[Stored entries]
************
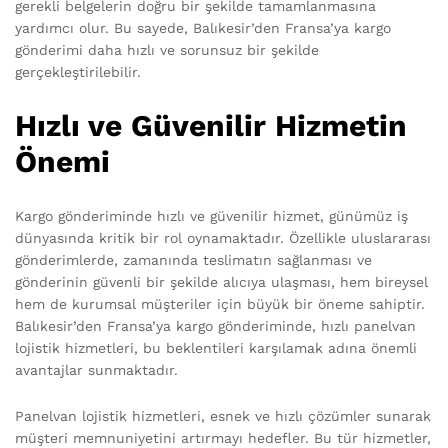
gerekli belgelerin doğru bir şekilde tamamlanmasına
yardımcı olur. Bu sayede, Balıkesir’den Fransa’ya kargo
gönderimi daha hızlı ve sorunsuz bir şekilde
gerçekleştirilebilir.
Hızlı ve Güvenilir Hizmetin
Önemi
Kargo gönderiminde hızlı ve güvenilir hizmet, günümüz iş
dünyasında kritik bir rol oynamaktadır. Özellikle uluslararası
gönderimlerde, zamanında teslimatın sağlanması ve
gönderinin güvenli bir şekilde alıcıya ulaşması, hem bireysel
hem de kurumsal müşteriler için büyük bir öneme sahiptir.
Balıkesir’den Fransa’ya kargo gönderiminde, hızlı panelvan
lojistik hizmetleri, bu beklentileri karşılamak adına önemli
avantajlar sunmaktadır.
Panelvan lojistik hizmetleri, esnek ve hızlı çözümler sunarak
müşteri memnuniyetini artırmayı hedefler. Bu tür hizmetler,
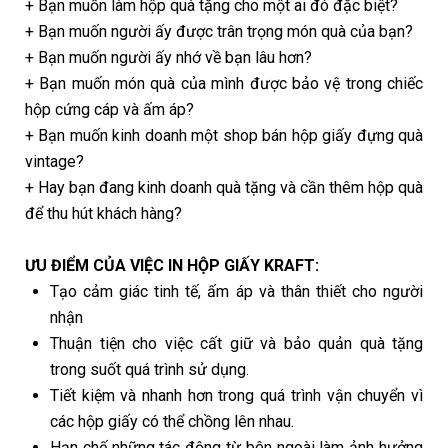
+ Bạn muốn làm hộp quà tặng cho một ai đó đặc biệt?
+ Bạn muốn người ấy được trân trọng món quà của bạn?
+ Bạn muốn người ấy nhớ về bạn lâu hơn?
+ Bạn muốn món quà của mình được bảo vệ trong chiếc
hộp cứng cáp và ấm áp?
+ Bạn muốn kinh doanh một shop bán hộp giấy đựng quà
vintage?
+ Hay bạn đang kinh doanh quà tặng và cần thêm hộp quà
để thu hút khách hàng?
ƯU ĐIỂM CỦA VIỆC IN HỘP GIẤY KRAFT:
Tạo cảm giác tinh tế, ấm áp và thân thiết cho người
nhận
Thuận tiện cho việc cất giữ và bảo quản quà tặng
trong suốt quá trình sử dụng.
Tiết kiệm và nhanh hơn trong quá trình vận chuyển vì
các hộp giấy có thể chồng lên nhau.
Hạn chế những tác động từ bên ngoài làm ảnh hưởng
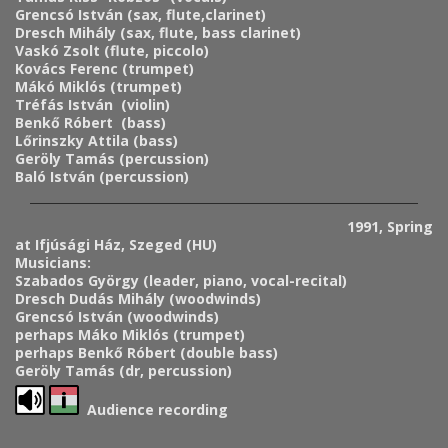
Grencsó István (sax, flute,clarinet)
Dresch Mihály (sax, flute, bass clarinet)
Vaskó Zsolt (flute, piccolo)
Kovács Ferenc
(trumpet)
Mákó Miklós (trumpet)
Tréfás István (violin)
Benkő Róbert (bass)
Lőrinszky Attila (bass)
Geröly Tamás (percussion)
Baló István (percussion)
1991, Spring
at Ifjúsági Ház, Szeged (HU)
Musicians:
Szabados György (leader, piano, vocal-recital)
Dresch Dudás Mihály (woodwinds)
Grencsó István (woodwinds)
perhaps Máko Miklós (trumpet)
perhaps Benkő Róbert (double bass)
Geröly Tamás (dr, percussion)
Audience recording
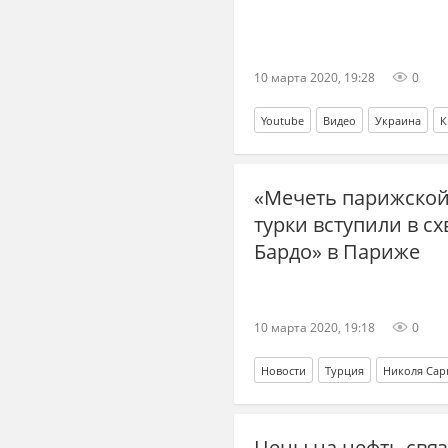
10 марта 2020, 19:28
0
Youtube
Видео
Украина
К
«Мечеть парижской
турки вступили в с
Бардо» в Париже
10 марта 2020, 19:18
0
Новости
Турция
Николя Сар
Цены на нефть связ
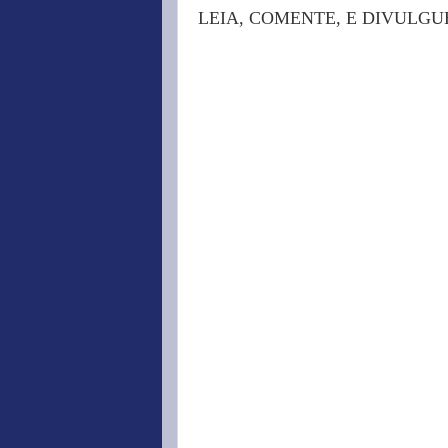
LEIA, COMENTE, E DIVULGU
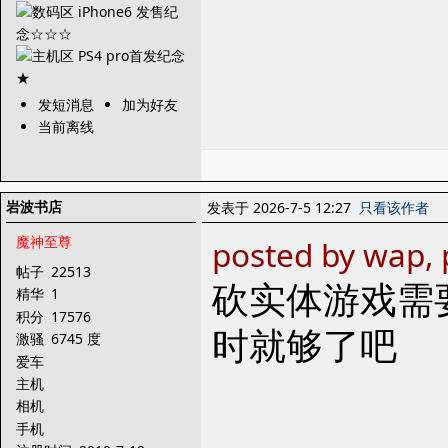
发短消息
加为好友
当前离线
岩波书店
发表于 2026-7-5 12:27
只看该作者
魔神至尊
posted by wap, 
帖子
22513
砍实体游戏需
精华
1
积分
17576
时就够了吧
激骚
6745 度
爱车
主机
相机
手机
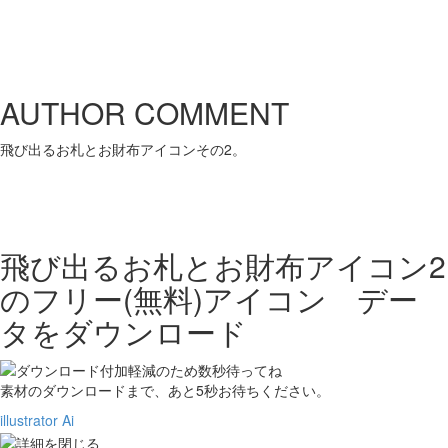
AUTHOR COMMENT
飛び出るお札とお財布アイコンその2。
飛び出るお札とお財布アイコン2
の
フリー(無料)アイコン デー
タをダウンロード
素材のダウンロードまで、あと
5
秒お待ちください。
illustrator Ai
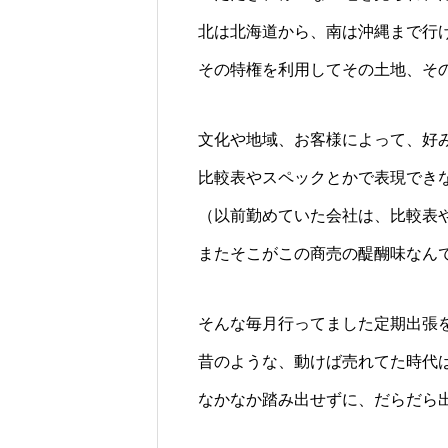
北は北海道から、南は沖縄まで行
その特権を利用してその土地、そ
文化や地域、お客様によって、好
比較表やスペックとかで表現でき
（以前勤めていた会社は、比較表
またそこがこの商売の醍醐味なん
そんな毎月行ってました定期出張
昔のような、動けば売れてた時代
なかなか踏み出せずに、だらだら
************
* **What is expected**: Across the data above, how many lines contain the string "clarinet"? Reply with the number and nothing else.

* **Response for this exercise**: 2